Capita Plc (CPI), which provides services to the U.K. Justice ministry, declined the most in 15 months after saying that full-year operating margin would remain lower than last year “for the foreseeable future.”

The shares fell as much as 5.5 percent, the biggest intraday drop since April last year, and were down 3.7 percent at 999 pence at 12:50 p.m. in London, making it the fourth-worst performer in the FTSE 100 Index. (UKX) The volume of shares traded was 20 percent more than the three-month daily average. The slump pared this year’s advance to 32 percent.

“We expect medium- to long-term operating margin to be 12.5 percent to 13.5 percent,” Chief Executive Officer Paul Pindar said in a telephone interview. “You will see some variability around that.”

The reduced margin partly reflects start-up costs associated with winning new business. A contract with Telefonica SA (TEF)’s O2 unit in the U.K., worth 1.2 billion pounds, came into effect after the company incurred preparation expenses.

“Some costs are going through where we haven’t had any revenue,” Pindar said, adding the 4 billion-pound ($6.1 billion) life-long value of the contracts Capita won in the last nine months exceeded its revenue last year.

Operating Margin

The first-half underlying operating margin declined to 12.5 percent from 13.3 percent a year earlier, the London-based company said in a statement today. The operating margin fell to 14.1 percent last year from 14.6 percent, the company said at the time of its annual results.

“The key disappointment was the movement in operating margins,” Mike Allen, an analyst at Panmure Gordon & Co. who maintained his sell rating, said in a note to clients. “The margin decline has been greater than anticipated.”
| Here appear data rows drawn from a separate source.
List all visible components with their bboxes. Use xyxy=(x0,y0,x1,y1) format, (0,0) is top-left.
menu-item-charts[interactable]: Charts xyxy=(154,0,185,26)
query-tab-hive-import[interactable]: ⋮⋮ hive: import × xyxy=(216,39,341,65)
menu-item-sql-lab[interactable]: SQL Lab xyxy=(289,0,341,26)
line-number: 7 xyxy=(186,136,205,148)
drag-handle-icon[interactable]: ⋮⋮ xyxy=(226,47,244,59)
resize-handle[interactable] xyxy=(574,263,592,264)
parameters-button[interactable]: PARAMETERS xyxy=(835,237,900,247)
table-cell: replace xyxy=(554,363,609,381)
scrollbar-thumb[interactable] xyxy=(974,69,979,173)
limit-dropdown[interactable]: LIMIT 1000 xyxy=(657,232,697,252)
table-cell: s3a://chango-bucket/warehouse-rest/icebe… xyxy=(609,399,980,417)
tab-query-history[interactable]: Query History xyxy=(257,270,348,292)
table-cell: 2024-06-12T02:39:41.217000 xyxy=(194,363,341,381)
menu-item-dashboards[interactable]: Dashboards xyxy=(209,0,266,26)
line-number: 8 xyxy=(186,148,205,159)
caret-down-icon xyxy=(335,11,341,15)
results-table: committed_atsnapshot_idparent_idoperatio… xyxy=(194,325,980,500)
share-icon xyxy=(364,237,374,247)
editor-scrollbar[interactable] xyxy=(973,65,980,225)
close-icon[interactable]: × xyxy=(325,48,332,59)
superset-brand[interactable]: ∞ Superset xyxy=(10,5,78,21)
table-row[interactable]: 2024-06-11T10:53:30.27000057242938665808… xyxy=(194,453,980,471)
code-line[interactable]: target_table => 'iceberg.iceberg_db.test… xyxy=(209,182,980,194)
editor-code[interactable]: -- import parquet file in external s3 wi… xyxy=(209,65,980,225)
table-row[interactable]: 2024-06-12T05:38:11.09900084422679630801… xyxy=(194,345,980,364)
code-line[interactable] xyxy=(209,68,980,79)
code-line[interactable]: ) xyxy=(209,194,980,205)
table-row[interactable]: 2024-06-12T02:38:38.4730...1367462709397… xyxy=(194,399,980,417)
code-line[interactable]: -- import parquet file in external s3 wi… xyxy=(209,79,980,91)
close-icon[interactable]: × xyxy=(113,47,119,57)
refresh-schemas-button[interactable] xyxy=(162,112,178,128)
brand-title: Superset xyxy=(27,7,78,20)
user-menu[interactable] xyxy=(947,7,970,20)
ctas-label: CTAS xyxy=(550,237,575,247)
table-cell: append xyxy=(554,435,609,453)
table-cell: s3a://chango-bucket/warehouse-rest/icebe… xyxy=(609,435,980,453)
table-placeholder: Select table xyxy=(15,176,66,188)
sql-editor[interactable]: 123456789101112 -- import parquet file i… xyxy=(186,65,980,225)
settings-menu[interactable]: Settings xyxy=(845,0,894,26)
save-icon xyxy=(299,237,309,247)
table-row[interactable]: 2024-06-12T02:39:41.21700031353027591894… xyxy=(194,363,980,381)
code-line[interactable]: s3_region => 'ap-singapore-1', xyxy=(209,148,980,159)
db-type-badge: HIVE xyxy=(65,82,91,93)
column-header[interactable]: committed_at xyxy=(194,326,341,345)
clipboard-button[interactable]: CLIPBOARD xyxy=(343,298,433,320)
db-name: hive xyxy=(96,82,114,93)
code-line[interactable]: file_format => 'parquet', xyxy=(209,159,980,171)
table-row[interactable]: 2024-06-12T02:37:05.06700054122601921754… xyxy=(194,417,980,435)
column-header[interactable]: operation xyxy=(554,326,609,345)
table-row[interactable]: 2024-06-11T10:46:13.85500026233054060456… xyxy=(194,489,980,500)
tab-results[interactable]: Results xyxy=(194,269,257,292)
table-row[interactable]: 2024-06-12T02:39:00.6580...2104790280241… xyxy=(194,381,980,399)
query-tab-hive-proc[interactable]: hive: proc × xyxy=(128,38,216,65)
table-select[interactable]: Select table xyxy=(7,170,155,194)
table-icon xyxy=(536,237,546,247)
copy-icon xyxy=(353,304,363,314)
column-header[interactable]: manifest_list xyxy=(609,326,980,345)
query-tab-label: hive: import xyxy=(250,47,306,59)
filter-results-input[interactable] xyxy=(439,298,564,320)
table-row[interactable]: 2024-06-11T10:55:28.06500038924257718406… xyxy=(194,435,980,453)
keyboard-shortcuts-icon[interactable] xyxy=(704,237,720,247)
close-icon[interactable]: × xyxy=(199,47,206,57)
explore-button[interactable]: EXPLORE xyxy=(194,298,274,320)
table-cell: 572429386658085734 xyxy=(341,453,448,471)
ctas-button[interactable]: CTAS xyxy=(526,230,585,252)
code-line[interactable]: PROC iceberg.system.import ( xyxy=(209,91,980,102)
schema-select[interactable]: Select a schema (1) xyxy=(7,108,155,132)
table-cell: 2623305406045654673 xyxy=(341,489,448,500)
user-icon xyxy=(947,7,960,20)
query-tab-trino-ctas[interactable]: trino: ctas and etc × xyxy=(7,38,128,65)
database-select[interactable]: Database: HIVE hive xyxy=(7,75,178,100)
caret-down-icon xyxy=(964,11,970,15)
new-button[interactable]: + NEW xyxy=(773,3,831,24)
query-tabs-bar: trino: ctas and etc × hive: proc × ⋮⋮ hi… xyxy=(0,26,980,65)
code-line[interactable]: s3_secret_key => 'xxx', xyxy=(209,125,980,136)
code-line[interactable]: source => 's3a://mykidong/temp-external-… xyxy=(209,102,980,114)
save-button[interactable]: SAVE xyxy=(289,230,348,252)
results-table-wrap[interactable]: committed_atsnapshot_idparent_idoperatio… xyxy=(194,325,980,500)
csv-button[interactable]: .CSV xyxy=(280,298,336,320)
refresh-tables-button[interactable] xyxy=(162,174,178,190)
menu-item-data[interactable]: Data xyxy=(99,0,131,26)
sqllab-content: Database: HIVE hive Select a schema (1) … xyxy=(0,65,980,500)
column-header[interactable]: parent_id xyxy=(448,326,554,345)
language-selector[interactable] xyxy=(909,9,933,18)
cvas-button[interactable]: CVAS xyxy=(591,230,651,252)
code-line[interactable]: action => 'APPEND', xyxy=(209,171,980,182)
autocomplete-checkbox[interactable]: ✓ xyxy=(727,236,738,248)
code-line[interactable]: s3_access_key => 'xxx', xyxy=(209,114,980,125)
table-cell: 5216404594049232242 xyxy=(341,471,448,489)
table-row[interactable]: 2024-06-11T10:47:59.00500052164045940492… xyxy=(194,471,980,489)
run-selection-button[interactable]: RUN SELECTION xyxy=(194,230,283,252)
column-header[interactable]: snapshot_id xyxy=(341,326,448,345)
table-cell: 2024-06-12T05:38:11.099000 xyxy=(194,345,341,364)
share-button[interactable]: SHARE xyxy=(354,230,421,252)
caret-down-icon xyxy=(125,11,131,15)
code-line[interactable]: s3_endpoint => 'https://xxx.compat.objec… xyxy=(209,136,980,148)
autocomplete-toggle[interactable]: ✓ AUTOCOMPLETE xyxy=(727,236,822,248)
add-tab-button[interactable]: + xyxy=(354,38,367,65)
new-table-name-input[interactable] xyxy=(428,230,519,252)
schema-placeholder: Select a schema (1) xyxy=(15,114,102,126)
Capita, the largest U.K. provider of outsourcing services, will review parts of its general insurance unit, given the challenges faced in some of the more competitive segments of the market, the company said in today’s statement.

That was a “pretty major reversal of strategy” for the company’s private sector business, Michael Donnelly, an analyst at Westhouse Securities Ltd. with a sell rating on the stock, said in a note to clients. “General insurance represents 4 percent of revenues and profits.”

First-half revenue rose 13 percent to 1.82 billion pounds from a year earlier, Capita said in the statement. Underlying pretax profit increased 10 percent to 205.2 million pounds. Capita said it was on track for organic growth of at least 8 percent this year in addition to increased sales as a result of acquisitions. The company raised its first-half dividend 10 percent to 8.7 pence a share.